MATERIAL SHOWN ::

-- Opening Marker --

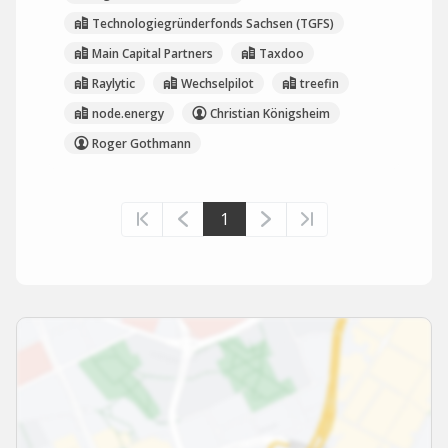
Technologiegründerfonds Sachsen (TGFS)
Main Capital Partners
Taxdoo
Raylytic
Wechselpilot
treefin
node.energy
Christian Königsheim
Roger Gothmann
1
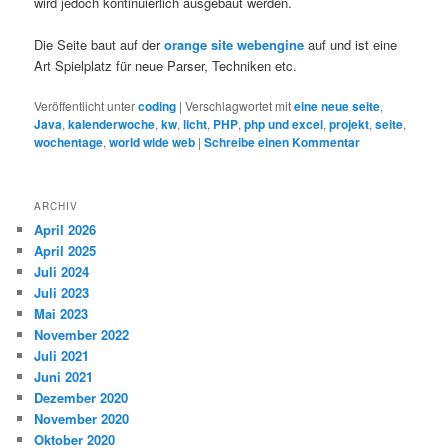
wird jedoch kontinuierlich ausgebaut werden.
Die Seite baut auf der
orange site webengine
auf und ist eine
Art Spielplatz für neue Parser, Techniken etc.
Veröffentlicht unter
coding
|
Verschlagwortet mit
eine neue seite
,
Java
,
kalenderwoche
,
kw
,
licht
,
PHP
,
php und excel
,
projekt
,
seite
,
wochentage
,
world wide web
|
Schreibe einen Kommentar
ARCHIV
April 2026
April 2025
Juli 2024
Juli 2023
Mai 2023
November 2022
Juli 2021
Juni 2021
Dezember 2020
November 2020
Oktober 2020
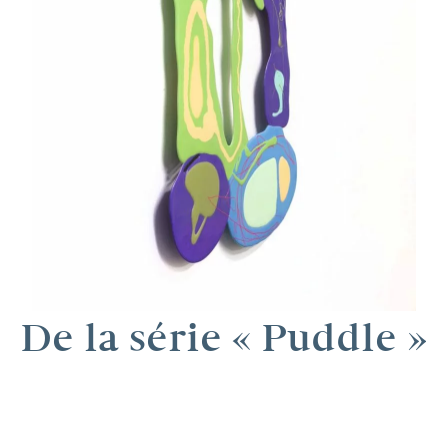
De la série « Puddle »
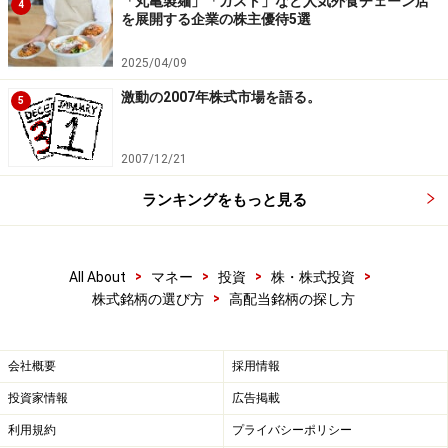
「丸亀製麺」「ガスト」など人気外食チェーン店
4
を展開する企業の株主優待5選
2025/04/09
激動の2007年株式市場を語る。
5
2007/12/21
ランキングをもっと見る
>
>
>
>
All About
マネー
投資
株・株式投資
>
株式銘柄の選び方
高配当銘柄の探し方
会社概要
採用情報
投資家情報
広告掲載
利用規約
プライバシーポリシー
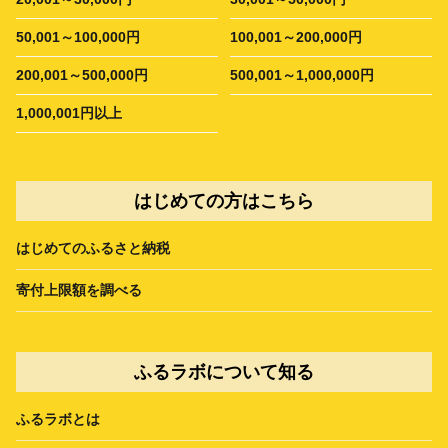
50,001～100,000円
100,001～200,000円
200,001～500,000円
500,001～1,000,000円
1,000,001円以上
はじめての方はこちら
はじめてのふるさと納税
寄付上限額を調べる
ふるラボについて知る
ふるラボとは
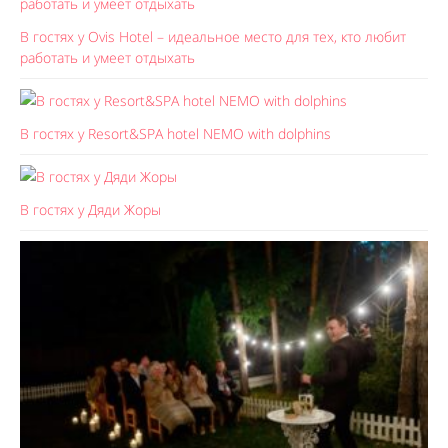
В гостях у Ovis Hotel – идеальное место для тех, кто любит
работать и умеет отдыхать
В гостях у Resort&SPA hotel NEMO with dolphins
В гостях у Дяди Жоры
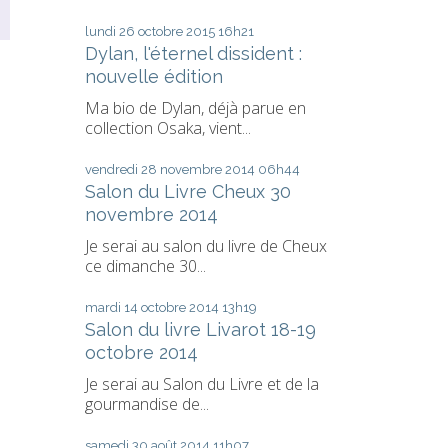
lundi 26
octobre 2015
16h21
Dylan, l'éternel dissident :
nouvelle édition
Ma bio de Dylan, déjà parue en
collection Osaka, vient...
vendredi 28
novembre 2014
06h44
Salon du Livre Cheux 30
novembre 2014
Je serai au salon du livre de Cheux
ce dimanche 30...
mardi 14
octobre 2014
13h19
Salon du livre Livarot 18-19
octobre 2014
Je serai au Salon du Livre et de la
gourmandise de...
samedi 30
août 2014
11h07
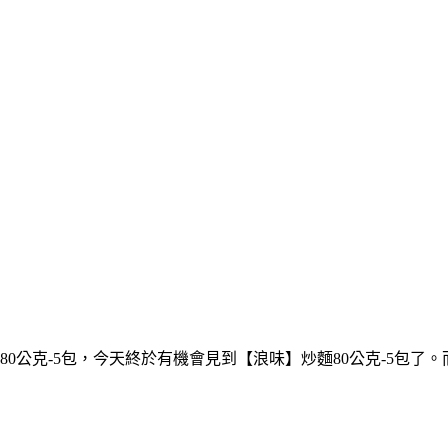
0公克-5包，今天終於有機會見到【浪味】炒麵80公克-5包了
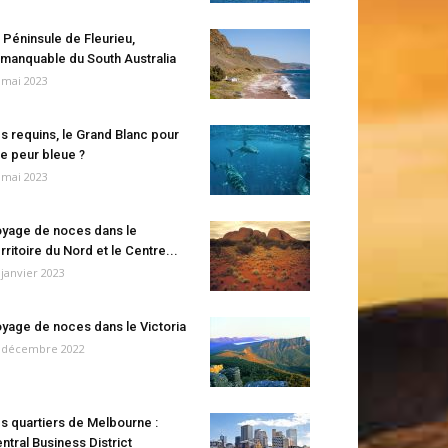
 Péninsule de Fleurieu,
manquable du South Australia
 mai 2023
s requins, le Grand Blanc pour
e peur bleue ?
 mai 2023
yage de noces dans le
rritoire du Nord et le Centre...
 janvier 2023
yage de noces dans le Victoria
 décembre 2022
s quartiers de Melbourne :
ntral Business District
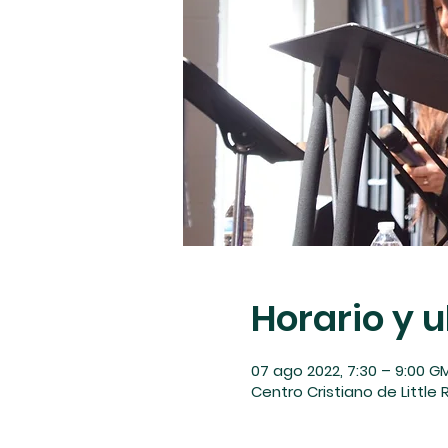
Horario y 
07 ago 2022, 7:30 – 9:00 
Centro Cristiano de Little R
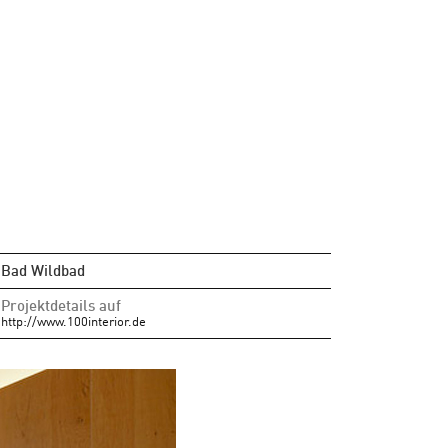
Bad Wildbad
Projektdetails auf
http://www.100interior.de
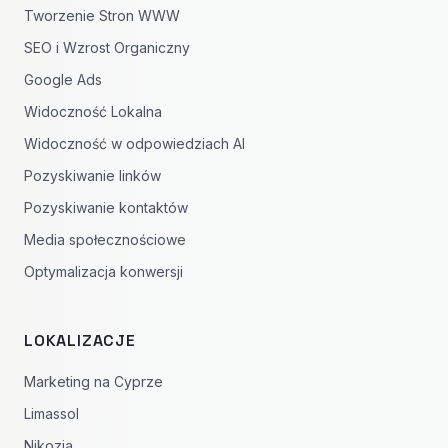
Tworzenie Stron WWW
SEO i Wzrost Organiczny
Google Ads
Widoczność Lokalna
Widoczność w odpowiedziach AI
Pozyskiwanie linków
Pozyskiwanie kontaktów
Media społecznościowe
Optymalizacja konwersji
LOKALIZACJE
Marketing na Cyprze
Limassol
Nikozja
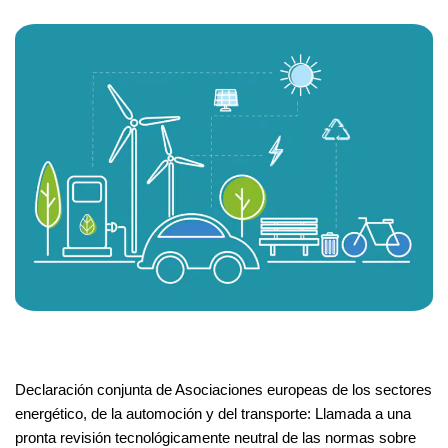
Declaración conjunta de Asociaciones europeas de los sectores
energético, de la automoción y del transporte: Llamada a una
pronta revisión tecnológicamente neutral de las normas sobre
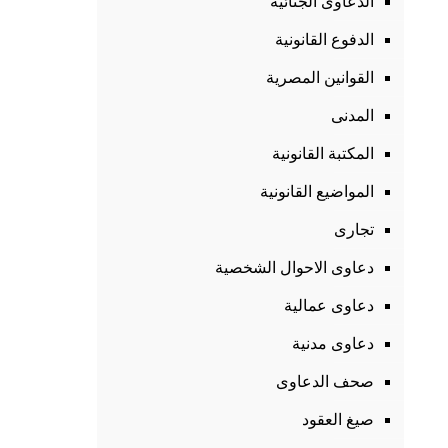
الدعاوى الجنائية
الدفوع القانونية
القوانين المصرية
المدنى
المكتبة القانونية
المواضيع القانونية
تجارى
دعاوى الاحوال الشخصية
دعاوى عمالية
دعاوى مدنية
صحف الدعاوى
صيغ العقود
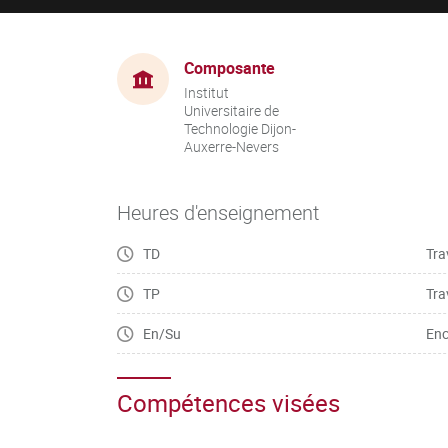
Composante
Institut
Universitaire de
Technologie Dijon-
Auxerre-Nevers
Heures d'enseignement
TD
Tra
TP
Tra
En/Su
Enc
Compétences visées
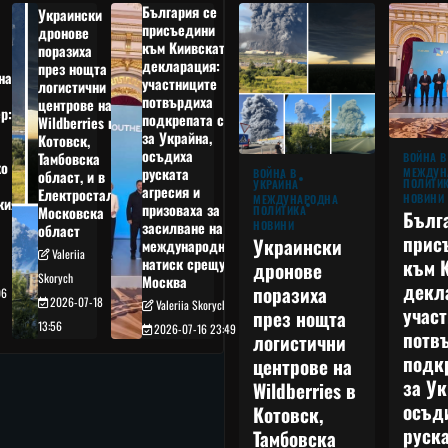
България се
Украински
присъедини
дронове
към Киивската
поразиха
декларация:
през нощта
на
участниците
логистични
потвърдиха
центрове на
р:
подкрепата си
Wildberries в
а
за Украйна,
Котовск,
осъдиха
Тамбовска
ВОЙНА В
о
руската
МЕЖДУН
ВОЙНА В
област, и в
ПОЛИТИ
УКРАЙНА
агресия и
Електростал,
НОВИНИ
МЕЖДУНАРОДНА
кия
призоваха за
ПОЛИТИКА
Московска
Бълг
НОВИНИ
засилване на
област
прис
Украински
международния
Valeriia
към 
натиск срещу
дронове
Skorych
Москва
декл
поразиха
06
2026-07-18
Valeriia Skorych
учас
през нощта
13:56
2026-07-16 23:49
потв
логистични
подк
центрове на
за Ук
Wildberries в
осъд
Котовск,
руска
Тамбовска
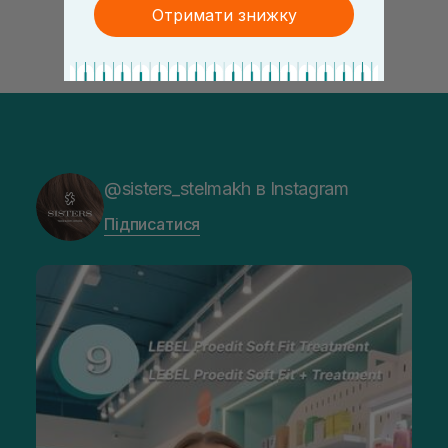
Отримати знижку
@sisters_stelmakh в Instagram
Підписатися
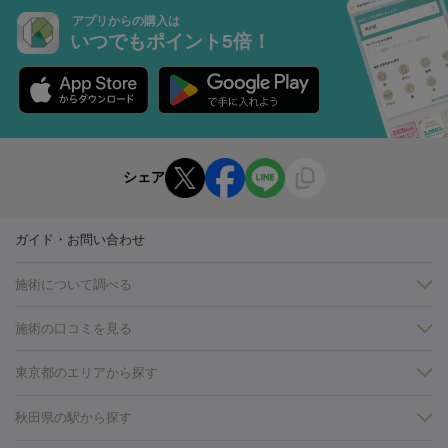
アプリからの購入は
いつでもポイント5倍！
シェア
ガイド・お問い合わせ
施術について調べる
施術の口コミを見る
美白
白玉点滴・白玉注射
高濃度ビタミンC点滴
美容内服
フォトフェイシャルM22
フラクショナルレーザー
レーザートーニ
東京都のエリアから探す
ング
ケミカルピーリング
プラセンタ注射
イオン導入
しみ・そばかす・肝斑
銀座・有楽町・新橋・日本橋
大阪・梅田・淀屋橋
神戸・三ノ
秋田県の駅から探す
HIFU（ハイフ）
白玉点滴・白玉注射
高濃度ビタミンC点滴
フォトフェイシャル
レーザートーニング
ピコレーザートーニン
宮・岡本
京都・烏丸
横浜・関内
その他（藤森・八幡など）
糸リフト
ボトックス
ボツリヌストキシン
エレクトロポレー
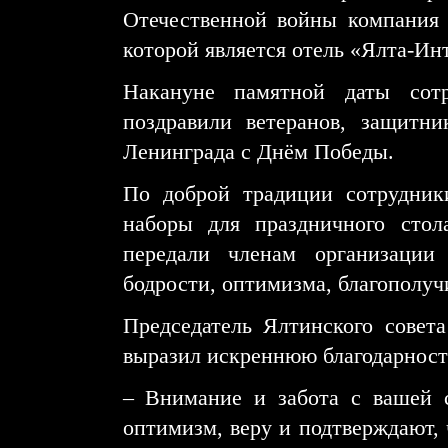
Отечественной войны компания
которой является отель «Ялта-Ин
Накануне памятной даты сотр
поздравили ветеранов, защитни
Ленинграда с Днём Победы.
По доброй традиции сотрудник
наборы для праздничного сто
передали членам организации
бодрости, оптимизма, благополучи
Председатель Ялтинского сове
выразил искреннюю благодарность
‒ Внимание и забота с вашей 
оптимизм, веру и подтверждают, 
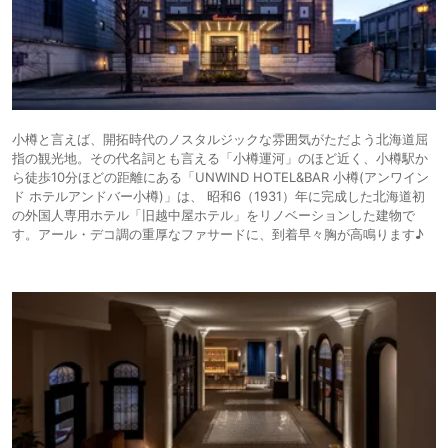
小樽と言えば、開拓時代のノスタルジックな雰囲気がただよう北海道屈
指の観光地。その代名詞とも言える「小樽運河」のほど近く、小樽駅か
ら徒歩10分ほどの距離にある「UNWIND HOTEL&BAR 小樽(アンワイン
ド ホテルアンドバー小樽)」は、 昭和6（1931）年に完成した北海道初
の外国人専用ホテル「旧越中屋ホテル」をリノベーションした建物で
す。アール・デコ調の重厚なファサードに、到着早々胸が高鳴ります♪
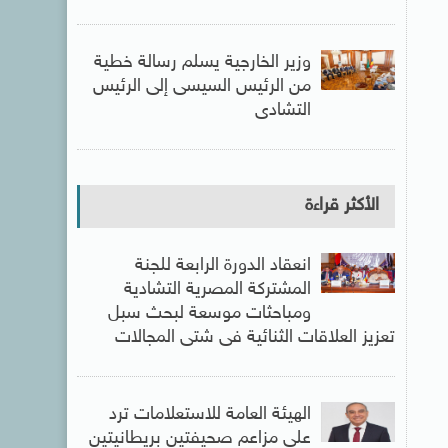
وزير الخارجية يسلم رسالة خطية
من الرئيس السيسى إلى الرئيس
التشادى
الأكثر قراءة
انعقاد الدورة الرابعة للجنة
المشتركة المصرية التشادية
ومباحثات موسعة لبحث سبل
تعزيز العلاقات الثنائية فى شتى المجالات
الهيئة العامة للاستعلامات ترد
على مزاعم صحيفتين بريطانيتين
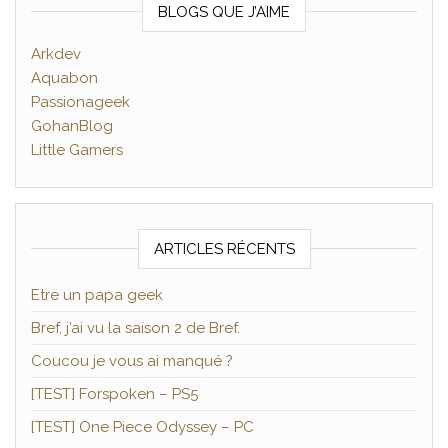
BLOGS QUE J’AIME
Arkdev
Aquabon
Passionageek
GohanBlog
Little Gamers
ARTICLES RÉCENTS
Etre un papa geek
Bref, j’ai vu la saison 2 de Bref.
Coucou je vous ai manqué ?
[TEST] Forspoken – PS5
[TEST] One Piece Odyssey – PC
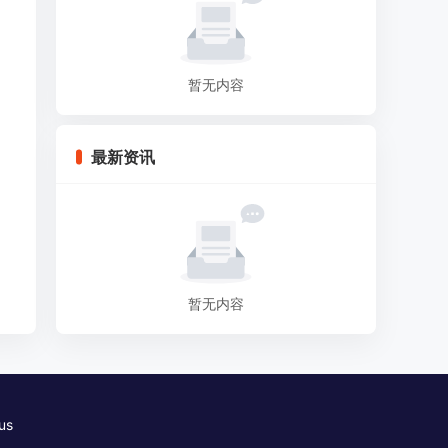
暂无内容
最新资讯
暂无内容
us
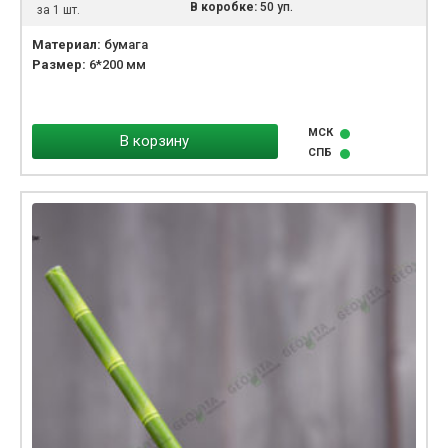
В коробке:
50 уп.
за 1 шт.
Материал:
бумага
Размер:
6*200 мм
МСК
В корзину
СПБ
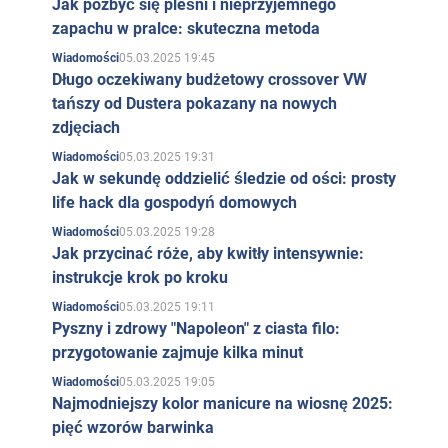
Jak pozbyć się pleśni i nieprzyjemnego
zapachu w pralce: skuteczna metoda
05.03.2025 19:45
Wiadomości
Długo oczekiwany budżetowy crossover VW
tańszy od Dustera pokazany na nowych
zdjęciach
05.03.2025 19:31
Wiadomości
Jak w sekundę oddzielić śledzie od ości: prosty
life hack dla gospodyń domowych
05.03.2025 19:28
Wiadomości
Jak przycinać róże, aby kwitły intensywnie:
instrukcje krok po kroku
05.03.2025 19:11
Wiadomości
Pyszny i zdrowy "Napoleon" z ciasta filo:
przygotowanie zajmuje kilka minut
05.03.2025 19:05
Wiadomości
Najmodniejszy kolor manicure na wiosnę 2025:
pięć wzorów barwinka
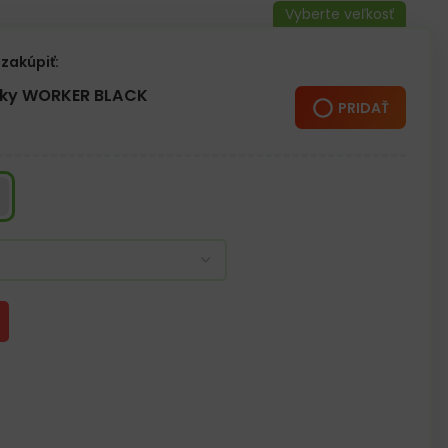
ka
zakúpiť:
r podrážky
žky WORKER BLACK
PRIDAŤ
aderníctvo, kozmetika, SPA, zdravotníctvo, laboratórni technici,
hyžné, potravinársky a spracovateľský priemysel, upratovacie
vne a čistiarne odpadových vôd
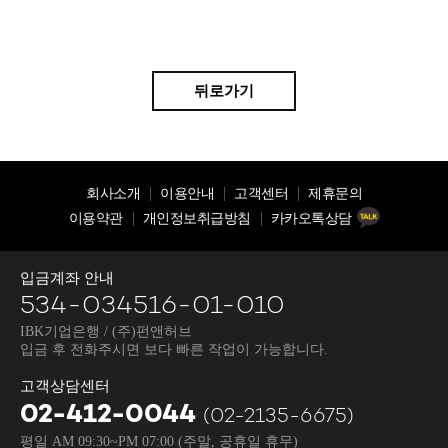
뒤로가기
회사소개
이용안내
고객센터
제휴문의
이용약관
개인정보취급방침
카카오톡상담
입금계좌 안내
534-034516-01-010
IBK기업은행 / (주)펀앤허브
입금 후 전화주시면 보다 빠른 작업이 가능합니다.
고객상담센터
02-412-0044
(02-2135-6675)
평일 AM 09:30~PM 07:00
(주말, 공휴일 휴무)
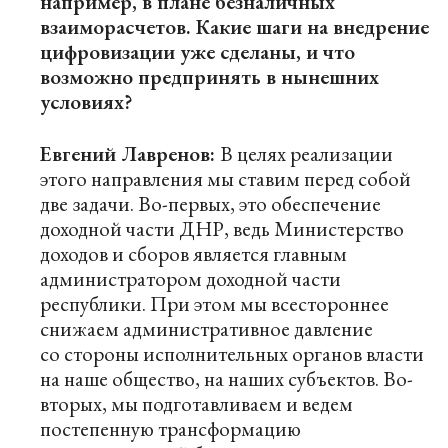
например, в плане безналичных
взаиморасчетов. Какие шаги на внедрение
цифровизации уже сделаны, и что
возможно предпринять в нынешних
условиях?
Евгений Лавренов:
В целях реализации
этого направления мы ставим перед собой
две задачи. Во-первых, это обеспечение
доходной части ДНР, ведь Министерство
доходов и сборов является главным
администратором доходной части
республики. При этом мы всестороннее
снижаем административное давление
со стороны исполнительных органов власти
на наше общество, на наших субъектов. Во-
вторых, мы подготавливаем и ведем
постепенную трансформацию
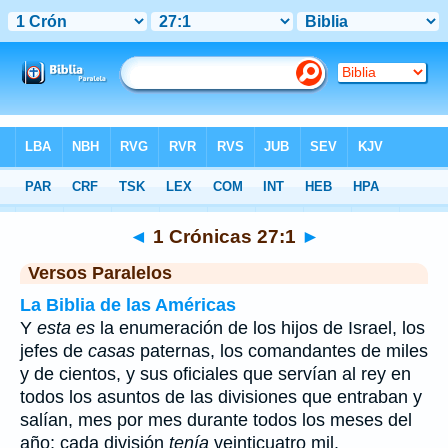
Biblia
>
1 Crónicas
>
Capítulo 27
> Verso 1
◄
1 Crónicas 27:1
►
Versos Paralelos
La Biblia de las Américas
Y
esta es
la enumeración de los hijos de Israel, los
jefes de
casas
paternas, los comandantes de miles
y de cientos, y sus oficiales que servían al rey en
todos los asuntos de las divisiones que entraban y
salían, mes por mes durante todos los meses del
año; cada división
tenía
veinticuatro mil.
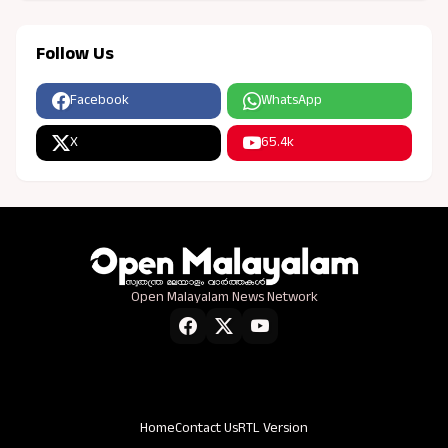
Follow Us
Facebook
WhatsApp
X
65.4k
Open Malayalam News Network
Home
Contact Us
RTL Version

-- Closing Marker --

EXERCISE GOAL :: The line with "работать и умеет отдыхать" ends the range, and the first line of the data begins it; repeat exactly those lines and nothing more, omitting pictures.

EXERCISE OUTPUT ::
Technologiegründerfonds Sachsen (TGFS)
Main Capital Partners
Taxdoo
Raylytic
Wechselpilot
treefin
node.energy
Christian Königsheim
Roger Gothmann
1
wird jedoch kontinuierlich ausgebaut werden.
Die Seite baut auf der
orange site webengine
auf und ist eine
Art Spielplatz für neue Parser, Techniken etc.
Veröffentlicht unter
coding
|
Verschlagwortet mit
eine neue seite
,
Java
,
kalenderwoche
,
kw
,
licht
,
PHP
,
php und excel
,
projekt
,
seite
,
wochentage
,
world wide web
|
Schreibe einen Kommentar
ARCHIV
April 2026
April 2025
Juli 2024
Juli 2023
Mai 2023
November 2022
Juli 2021
Juni 2021
Dezember 2020
November 2020
Oktober 2020
De la série « Puddle »
「丸亀製麺」「ガスト」など人気外食チェーン店
4
を展開する企業の株主優待5選
2025/04/09
激動の2007年株式市場を語る。
5
2007/12/21
ランキングをもっと見る
>
>
>
>
All About
マネー
投資
株・株式投資
>
株式銘柄の選び方
高配当銘柄の探し方
会社概要
採用情報
投資家情報
広告掲載
利用規約
プライバシーポリシー
50,001～100,000円
100,001～200,000円
200,001～500,000円
500,001～1,000,000円
1,000,001円以上
はじめての方はこちら
はじめてのふるさと納税
寄付上限額を調べる
ふるラボについて知る
ふるラボとは
В гостях у Ovis Hotel – идеальное место для тех, кто любит
работать и умеет отдыхать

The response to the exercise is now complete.